La galardonada película turca sobre las instituciones disciplinarias
Con un estilo similar al de los hermanos Dardenne, el film de Ferit Karahan expone con una situación específica, el maltrato y la desidia de los niños kurdos en un internado de Anatolia.
Los realizadores belgas han definido una manera de hacer cine sobre los desposeídos que se convirtió en la forma evidente de representar realidades crueles sin sentimentalismos. Cámara en mano, seguimiento constante de uno de los personajes, que suele estar en el escalafón menor de la sociedad, y una situación concreta, potente, disparadora de un sinfín de hechos que visualizan la precariedad, injusticia e impotencia a la que están sometidos los menos pudientes.
Con estos mismos elementos Mi mejor amigo (Okul Tirasi, 2021) sigue de cerca a Yusuf (Samet Yildiz), y sus experiencias de maltrato en un internado de menores ubicado en las montañas de Turquía. Ahí vemos prácticas disciplinarias que parecen ser de otro tiempo (al menos en otras culturas) que nos recuerdan a Los cuatrocientos golpes (Les quatre cens coups, 1959) de Truffaut o a Crónica de un niño solo (1964) de Favio. Castigos corporales, violencia psíquica y, como reacción natural de los chicos, más rebeldía. Un círculo vicioso que se replica eternamente.
La situación concreta se da cuando Memo, amigo de Yusuf, aparece inconsciente y la institución no está en condiciones de reaccionar acorde a la gravedad del asunto. No hay automóvil para trasladarlo a un hospital, nadie se hace responsable por el hecho, y la verdad de lo ocurrido es ocultada por los niños por temor a represalias de la autoridad. Todo esto mientras el chico damnificado aguarda inconsciente sobre una camilla. Las discusiones entre los adultos, las fallas de calefacción (hace 35 grados bajo cero), la falta de señal en los teléfonos móviles y vehículos que no están preparados para andar sobre la nieve, desnudan la vulnerabilidad de los chicos en el lugar.

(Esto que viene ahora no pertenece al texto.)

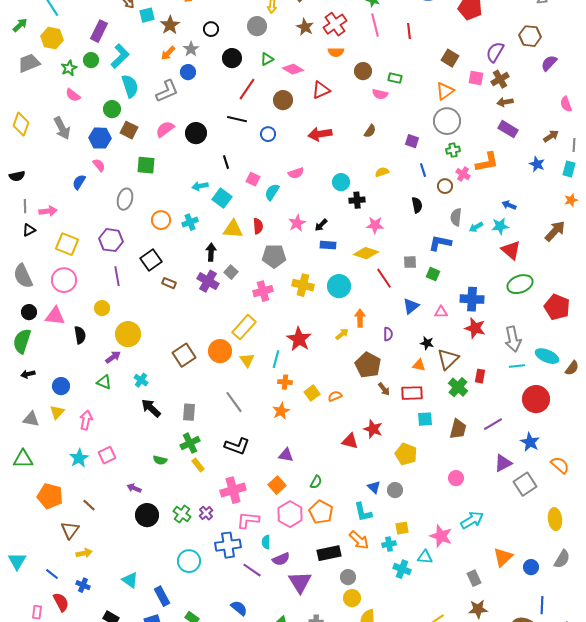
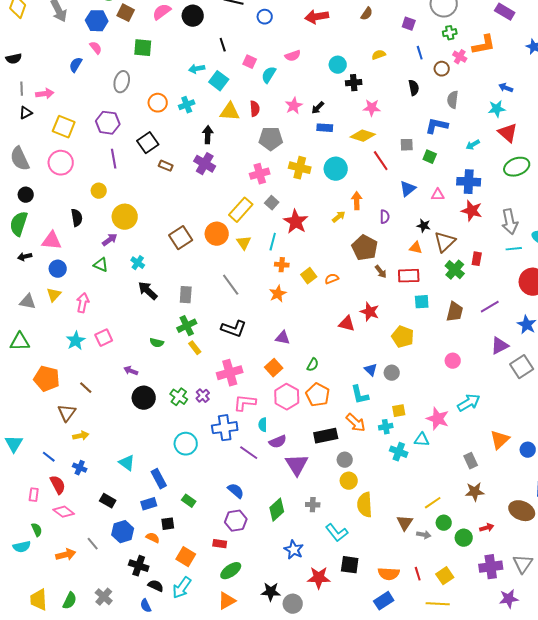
cyan arrow: (476, 227) -> (473, 145), moved
gray square: (231, 272) -> (272, 203), moved
pink triangle: (55, 316) -> (52, 241), moved

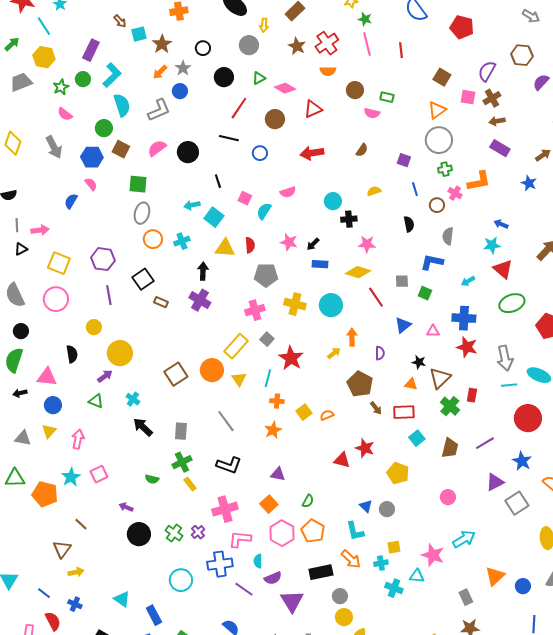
gray ellipse: (122, 82) -> (142, 213), moved
pink star: (294, 106) -> (289, 242), turned -30
cyan square: (422, 302) -> (417, 438), turned -35
orange pentagon: (47, 379) -> (45, 494), moved

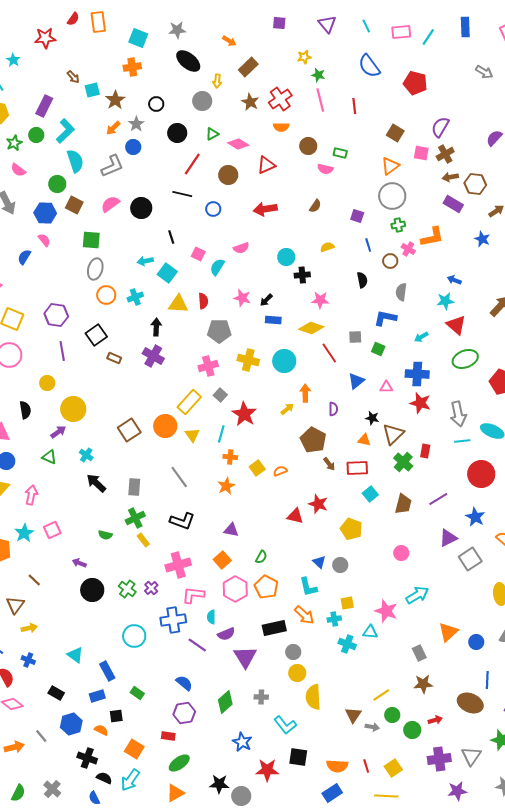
brown hexagon: (522, 55) -> (475, 184), moved

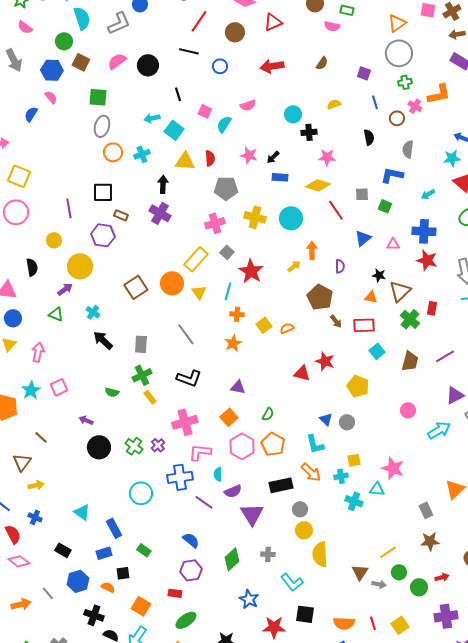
purple hexagon: (56, 315) -> (103, 235), moved
black square: (96, 335) -> (103, 192), turned 35
cyan arrow: (417, 595) -> (439, 430), moved

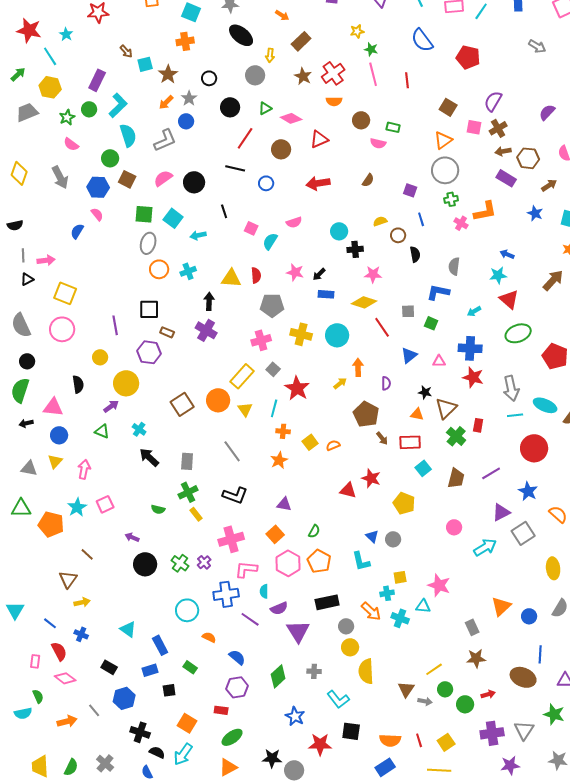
brown circle: (397, 118) -> (398, 235), moved
cyan square: (174, 130) -> (173, 218), moved
orange arrow: (311, 472) -> (371, 611), moved
orange semicircle: (108, 587) -> (209, 637), moved

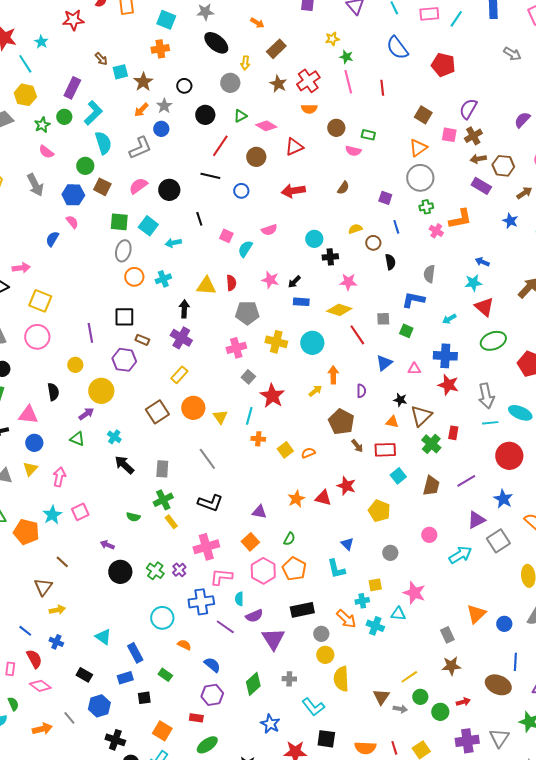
yellow rectangle: (242, 376) -> (179, 375), moved, size x0.7
orange star: (279, 460) -> (296, 499), moved
gray circle: (393, 539) -> (390, 553), moved

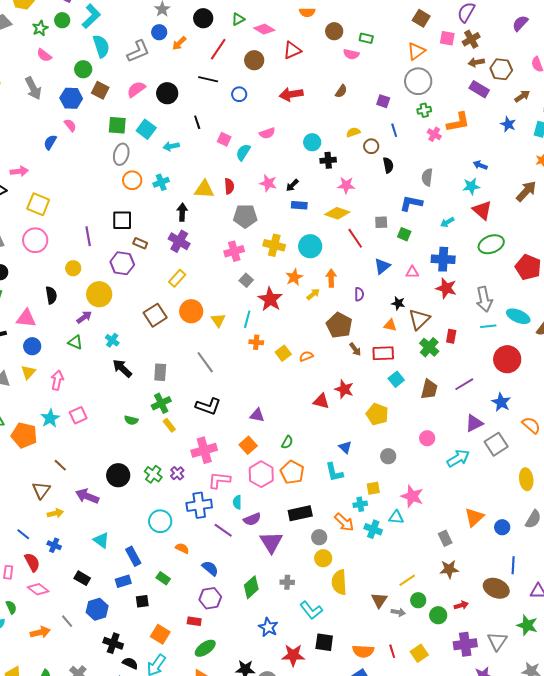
orange arrow: (141, 110) -> (179, 43), moved
orange star: (296, 499) -> (294, 277), moved
purple arrow: (107, 545) -> (87, 496), moved, size x1.6

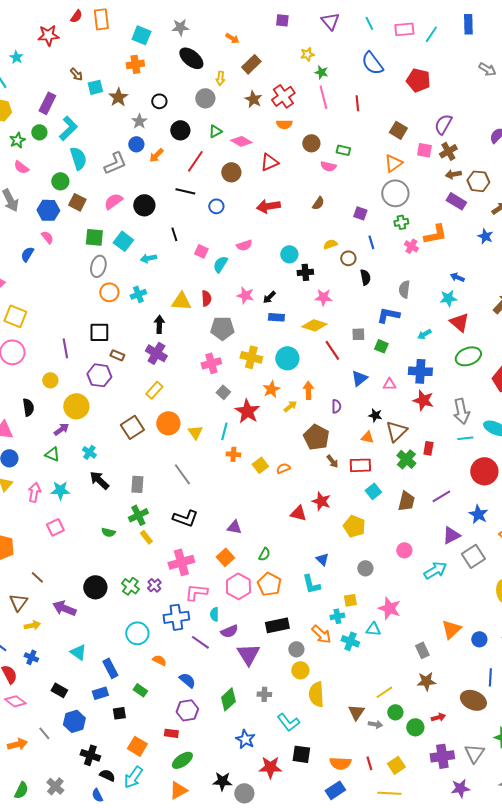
cyan star: (50, 418) -> (60, 490), moved, turned 30

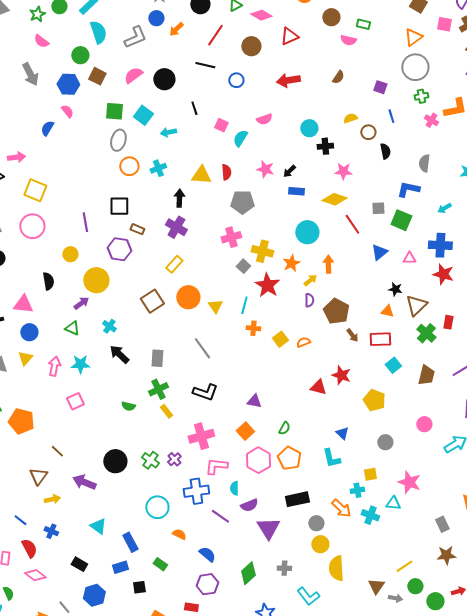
green square: (381, 346) -> (401, 220), size x1.5
yellow cross: (251, 357) -> (262, 251), moved
purple semicircle: (336, 406) -> (309, 300), moved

Mi mejor amigo es un tour de force de angustia y desesperación. Accedemos a la información a través de los ojos del protagonista, atado de pies y manos en la toma de decisiones, y obligado a obedecer a sus mayores por más ridícula e inconsistente que sea la orden. La impotencia abraza este relato de humillación y falta de sentido común ante los derechos del niño que, con recursos reconocibles de otras cinematográficas trasladados a la cultura e idiosincrasia del lugar, presentan un cine de denuncia tan eficaz como desolador.